Armando - I really miss X1 for this reason, but find that the length of time it takes to open up and then to preview hits on my searches render it almost unusable. This problem got worse with each build that I tried and was compounded in the PIA factor by the issue that I note above WRT setting a notebook to standby or hibernate with Outlook 2003 minimized to tray. The latter problem seems to hold regardless of hardware while the former isn't really an issue on my wife's newer notebook (AMD Athlon 64 3500+ with a gig of RAM and dedicated graphics memory).
-Darwin
Armando - I really miss X1 for this reason, but find that the length of time it takes to open up and then to preview hits on my searches render it almost unusable. This problem got worse with each build that I tried and was compounded in the PIA factor by the issue that I note above WRT setting a notebook to standby or hibernate with Outlook 2003 minimized to tray. The latter problem seems to hold regardless of hardware while the former isn't really an issue on my wife's newer notebook (AMD Athlon 64 3500+ with a gig of RAM and dedicated graphics memory).
-Darwin
X1 often crashes when my notebook wakes up from hibernation or standby.
But I don't care anymore -- I just open it again, and it starts where it stopped…
As for the time it takes to open up… yes... I guess it depends on how much documents you index, and how much RAM and CPU power you have available, etc.
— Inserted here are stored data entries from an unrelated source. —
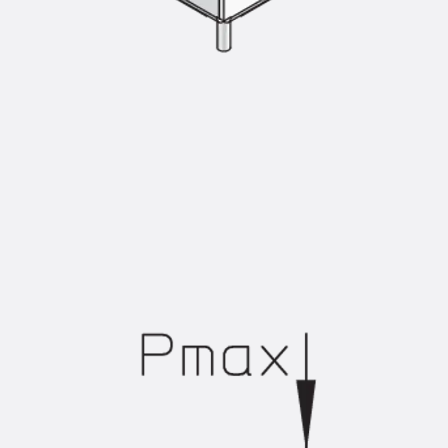
Injektionsschläuche Zubehör
Injektionsschläuche Sets
Befestigung
Zurück
Befestigung
Ankerschienen
Zurück
Ankerschienen
Ankerschiene JSA K
Ankerschiene JTA W
Ankerschiene JTA K
Ankerschiene JTA RT W
Ankerschiene JTA RF W
Ankerschiene JXA W, gezahnt
Ankerschiene JXA PC W, gezahnt
Ankerschiene JZA K, gezahnt
Montageschienen
Zurück
Montageschienen
Montageschiene JM W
Copernic is much faster, but not as accurate (doesn't index MS Word "comments").
I've decided I don't mind waiting abit for X1. It's the only one which shows me everything I need. And it's not that slow. I might have a much smaller index than you.
You could probably use X1 to index a small part of your drive(s) (or only *.DOC fand PST files) and use something like Archivarius for all the other things -- In my experience, DS softwares can coexist peacefully. But you -- being a PhDer -- probably already have your own strategy!